Homeland Season Premiere Review: “The Drone Queen” and “Trylon and Perisphere” (Season 4, Episodes 1 and 2)


I had given up on Homeland halfway through its third season last year. Showtime’s intriguing CIA thriller had faded into being a shadow of what it was been in its first year-and-a-half, missing the magnetic chemistry between its lead stars Claire Danes and Damian Lewis and the tense, gripping spy stories that accompanied them. In preparation of this rebooted fourth season – one that comes without its haphazard title sequence or almost any mention of prior plot events – I rented the third season DVD and caught up on any holes that could exist in my coverage. To my surprise, as soon as Carrie and Brody ended up working together again in the last episodes of season three, the rest of the wheels – from plotting to pacing – started turning smoothly again.

However, with one of the key players of the series dead and gone, could a fourth season still work? Could the cast and creators rekindle the dimmed flame of such inconsistent past seasons and tell a story that felt both compelling and urgent, both edge-of-your-seat and ripped-from-the-headlines? Well, if the first two episodes of Showtime’s drama are any indication, Homeland has not quite arrived at its former glory, but is on its way to getting there.

The series opens on Carrie Mathison, who is stationed as the head of the CIA’s Kabul outlet, keeping her eye on nearby terrorist activity. One of her main allies, Islamabad station chief Sandy Bachman (Corey Stoll), feeds her information on the eve of Carrie’s birthday, explaining that the #4 most wanted man in the world, Haissam Haqqani, is in a house with a few others near the Afghanistan border. The man who fed Sandy this information is an unknown, remaining anonymous as he exchanges this intel. However, the intel proves to be costly. While the CIA’s bombing minutes later kills Haqqani, it murders 40 others as well. There was a wedding party in the shelter, now turned to rubble, and this only inflames tensions in the Middle East further.

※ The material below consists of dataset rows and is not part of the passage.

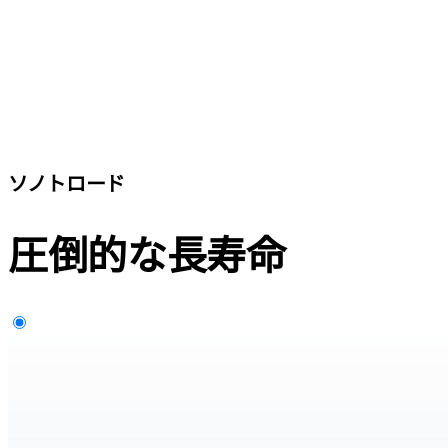
ソノトロード
圧倒的な長寿命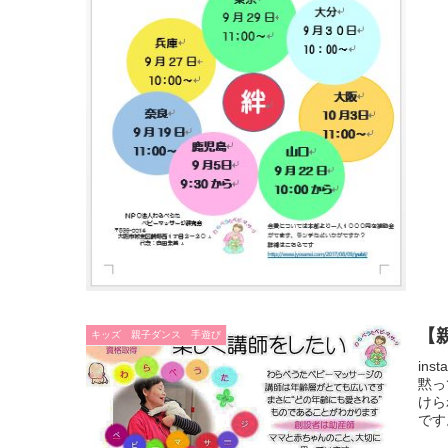
【
キッズ 親子ダンス 手遊び
in
黙っ
けら
です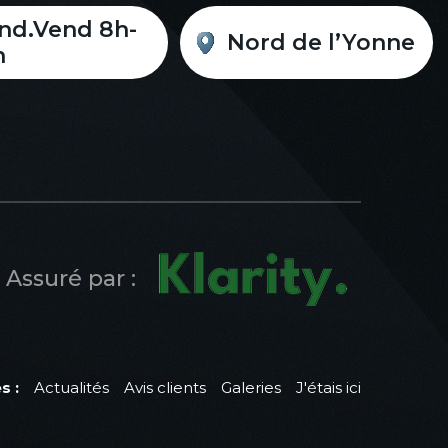
nd.Vend 8h-
Nord de l’Yonne
h
Assuré par :
s :
Actualités
Avis clients
Galeries
J'étais ici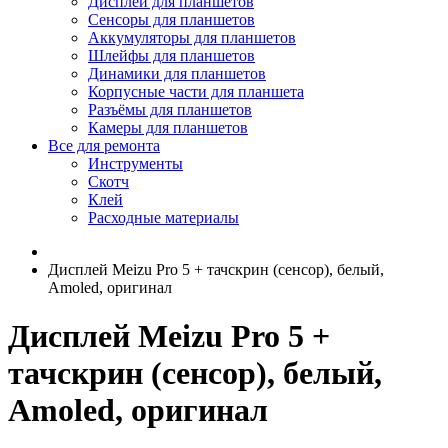
Дисплеи для планшетов
Сенсоры для планшетов
Аккумуляторы для планшетов
Шлейфы для планшетов
Динамики для планшетов
Корпусные части для планшета
Разъёмы для планшетов
Камеры для планшетов
Все для ремонта
Инструменты
Скотч
Клей
Расходные материалы
Дисплей Meizu Pro 5 + тачскрин (сенсор), белый,
Amoled, оригинал
Дисплей Meizu Pro 5 +
тачскрин (сенсор), белый,
Amoled, оригинал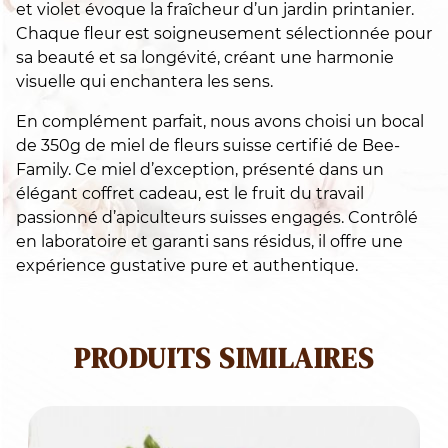
et violet évoque la fraîcheur d’un jardin printanier.
fl
Chaque fleur est soigneusement sélectionnée pour
s
sa beauté et sa longévité, créant une harmonie
visuelle qui enchantera les sens.
En complément parfait, nous avons choisi un bocal
de 350g de miel de fleurs suisse certifié de Bee-
Family. Ce miel d’exception, présenté dans un
élégant coffret cadeau, est le fruit du travail
passionné d’apiculteurs suisses engagés. Contrôlé
en laboratoire et garanti sans résidus, il offre une
expérience gustative pure et authentique.
PRODUITS SIMILAIRES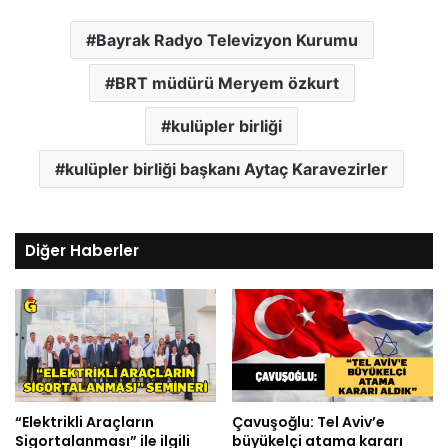
Bayrak Radyo Televizyon Kurumu
BRT müdürü Meryem özkurt
kulüpler birliği
kulüpler birliği başkanı Aytaç Karavezirler
Diğer Haberler
“Elektrikli Araçların
Çavuşoğlu: Tel Aviv’e
Sigortalanması” ile ilgili
büyükelçi atama kararı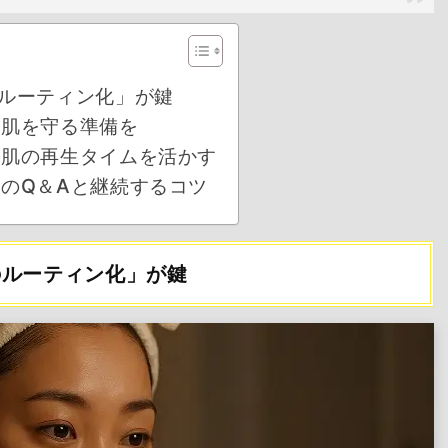
ルーティン化」が鍵
は肌を守る準備を
は肌の再生タイムを活かす
のQ＆Aと継続するコツ
のルーティン化」が鍵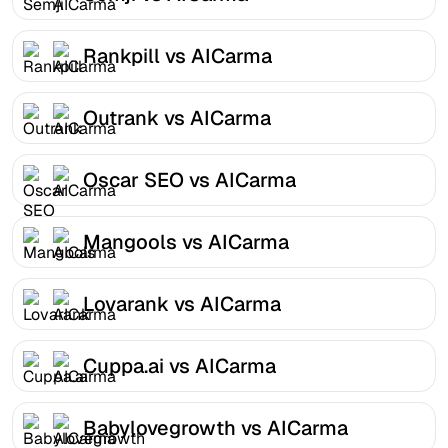
Rankpill vs AICarma
Outrank vs AICarma
Oscar SEO vs AICarma
Mangools vs AICarma
Lovarank vs AICarma
Cuppa.ai vs AICarma
Babylovegrowth vs AICarma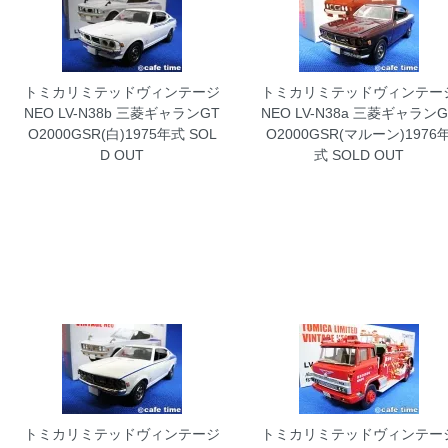
トミカリミテッドヴィンテージ
トミカリミテッドヴィンテー
NEO LV-N38b 三菱ギャランGT
NEO LV-N38a 三菱ギャランG
O2000GSR(白)1975年式
SOL
O2000GSR(マルーン)1976
D OUT
式
SOLD OUT
トミカリミテッドヴィンテージ
トミカリミテッドヴィンテー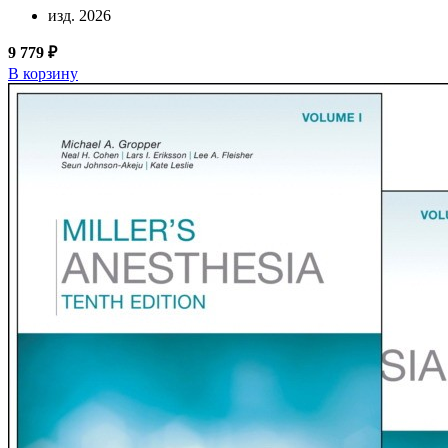
изд. 2026
9 779 ₽
В корзину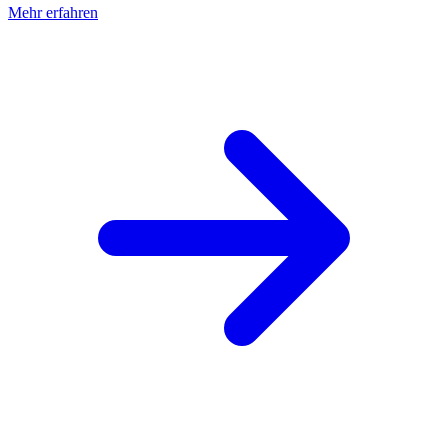
Mehr erfahren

Carrie is oddly unaffected by the severity of the “collateral damage,” trying her best to hold it together even when Sandy is targeted by a crowd of mad, erratic Pakistanis who find out his identity. However, with this devastating attack drawing controversy on all sides, CIA director Lockhart calls Carrie back into the United States. He tells her she needs to testify to the Senate that a screw-up on this scale will not happen again. However, she tells Lockhart she will not be satisfied until the CIA calls her back into duty, putting her in Islamabad so that she can correct course and find out the identity of the man who squandered this alliance with Sandy. She wants to go back and dig up the dirt, even if this means abandoning her infant daughter.

The two episode openers, “The Drone Queen” and “Trylon and Perisphere,” do a notably superb job with one aspect: Carrie’s characterization. While she was a volatile, passionate figure in the first three seasons, Carrie has absorbed Brody’s death since the end of the last season and is now quite calm. In fact, her collective state is kind of eerie. She feels right at home in Kabul, even telling her driver in the season’s opening scene that she wants to get out and walk the rest of the way, which gives her the chance to breathe the air around her, owning the road as her own.

However, despite her steadiness and comfort as a top-level chief, there is something distant about Carrie in these opening two episodes. Directors Lesli Linka Glatter (“The Drone Queen”) and Keith Gordon (“Trylon and Perisphere”) emphasize how Carrie is walled away from humanity, reacting to major problems without much of a personality. In an early scene from “The Drone Queen,” as Carrie and her co-workers watch the bombing from their offices, regular Homeland viewers will register a distance from the counter-terrorist events that occur.

Prior installments of the series rarely situated these attacks solely from the agency floor, but gave visceral views from the field. Carrie has graduated to a place where she can watch the world burn around her without interacting with it, and the hushed silence around Carrie as the shelter blows up hints at a lack of feeling due to her proximity away from the ground. In these two episodes, both Linka Glatter and Gordon show the protagonist in her room or places where she can be alone, almost engulfed by darkness.

Regardless, there is one factor that still puts Carrie on edge: dealing with her infant daughter, Franny. Carrie gave her sister Maggie (Amy Hargreaves) the job to take care of Franny, who only gets to see her mom over Skype. When Carrie is called back into the United States, she hardly contemplates how going back to Islamabad will affect her relationship with her daughter. When Maggie hears that Carrie is going to be away again, she can hardly believe it. “There’s not even a diagnosis for what’s wrong with you,” she tells Carrie. The only land that the CIA operative feels like a stranger in is her own home.